* [What is expected]: From the line below that contains "surviving entity) are" to the line that contains "transactions described in", repeat every line exactly, both ends included, and nothing else.

Records from a dataset
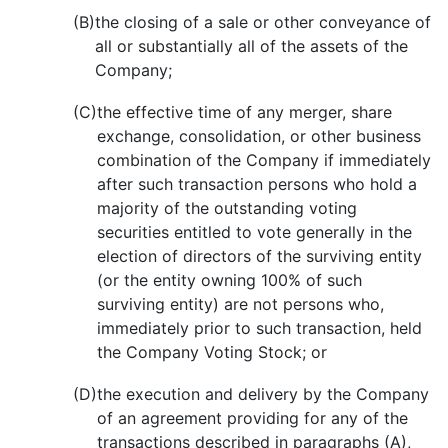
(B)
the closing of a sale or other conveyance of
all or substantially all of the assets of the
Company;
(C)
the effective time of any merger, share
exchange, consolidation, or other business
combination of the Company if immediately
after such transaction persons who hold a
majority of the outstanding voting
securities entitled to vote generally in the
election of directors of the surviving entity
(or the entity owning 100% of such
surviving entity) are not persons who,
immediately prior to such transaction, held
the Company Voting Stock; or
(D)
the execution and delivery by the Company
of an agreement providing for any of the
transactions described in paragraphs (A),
...
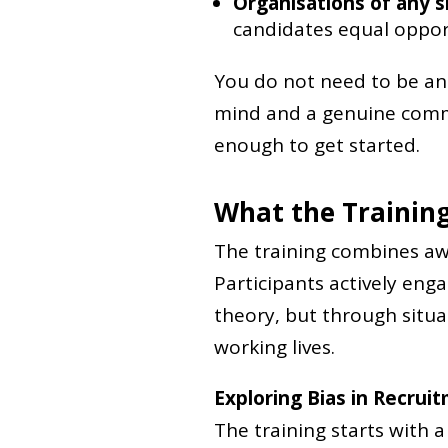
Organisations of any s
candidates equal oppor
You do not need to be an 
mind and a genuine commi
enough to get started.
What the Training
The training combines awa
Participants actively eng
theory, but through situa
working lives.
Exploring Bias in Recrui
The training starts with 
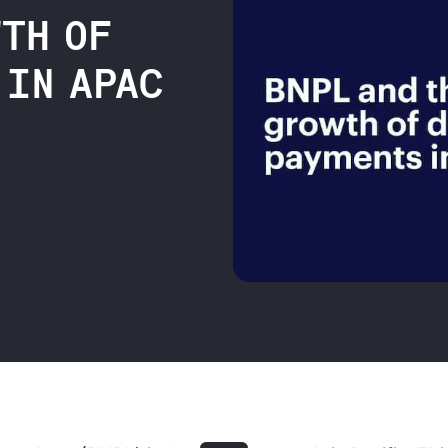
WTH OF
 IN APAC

* [Output of the exercise]:
surviving entity) are not persons who,
immediately prior to such transaction, held
the Company Voting Stock; or
(D)
the execution and delivery by the Company
of an agreement providing for any of the
transactions described in paragraphs (A),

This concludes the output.